We think the results of this web-based trial are useful because being able to ask respondents to report about their antiretroviral regimen overall is far simpler, and far less burdensome, than identifying individual medications and then asking questions about each one of them. The very small difference that we observed between arms was in the expected direction. Because we know that there is some differential adherence, we hypothesized that asking about non-adherence with three medications would be more sensitive than asking about non-adherence with a single medication. In short, we believe the data we present here supports the assertion that for most clinical and research applications it is reasonable to use these self-report items with reference to patients’ entire antiretroviral regimen. That said, for investigators interested specifically in differential adherence, these three items can be repeated for each of the pills in a regimen.
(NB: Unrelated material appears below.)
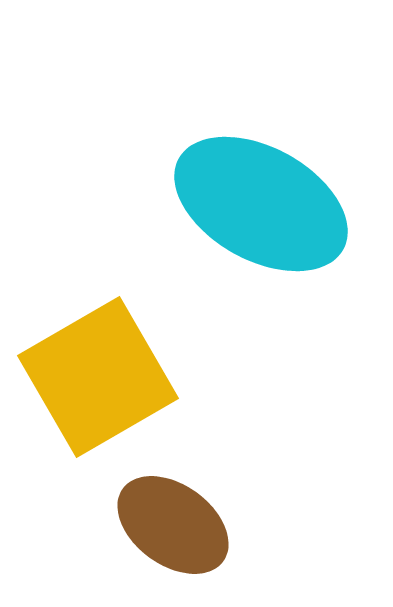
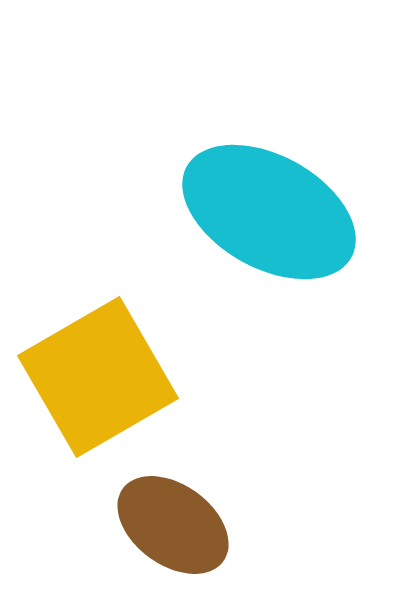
cyan ellipse: moved 8 px right, 8 px down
One of the primary challenges to measuring any socially desirable behavior by self-report is avoiding ceiling effects. That is, to the extent possible, one would like to avoid the problem of respondents over-reporting their adherence in such a way that all or most score at the top of the scale. This type of measurement error results in a measure with little useful variation to explore analytically. Of course, if the surveyed respondents were in fact highly adherent, then ceiling effects would be a function of the true underlying behavior rather than a type of measurement error. In this study, because we have no objective adherence measure with which to compare our adherence measures, we cannot identify the portion of our measurement that is error, and we cannot directly compare our findings with other studies that use related items in different populations [
16‐
18]. However, in very recent reports, full or excellent adherence with current antiretroviral regimens has been reported in many settings to be quite high [
28,
29].
This study has several limitations. First, it was not possible to do cognitive testing of all of the different items and response scales that have been used for self-report of medication adherence. We used judgment to select which items to test, and it is possible that other items or approaches would also have fared well in cognitive tests. Second, although we purposefully conducted our cognitive testing in a sociodemograpically diverse sample of persons with HIV, it is possible that testing in other populations would yield different results. Third, our web-based sample was largely well educated, gay, white men, and it is possible that the findings from the randomized experiment we conducted would have been different in a different population. Arguing against this is the fact that the distributional and psychometric characteristics from the clinic-based sample were strikingly similar to the web-based sample despite very different sample characteristics. Fourth, we cannot assess whether participants in the web-based survey did so fraudulently, as some have described [
30]. Fifth, while we have presented findings from cognitive and psychometric testing, until we complete testing currently underway that includes an objective adherence measure as a comparator, we cannot make any statements about the validity of items or the scale. Finally, the use of these items in non-English speaking settings will require both careful translation and back translation [
31,
32] and additional cognitive testing.
In conclusion, through detailed cognitive testing we have developed a new, short set of medication adherence self-report items. Next, in a large field test, we found that asking patients to report on adherence with their whole antiretroviral regimen produced similar results to asking them about individual medications. The three items and the resulting adherence scale had good distributional characteristics and an excellent Cronbach’s alpha. Both the lessons from our cognitive testing and the resulting items should be applicable to self-report of other medications used chronically for other conditions. Formal validity testing is underway, and rigorous testing of these items in a variety of other settings is encouraged.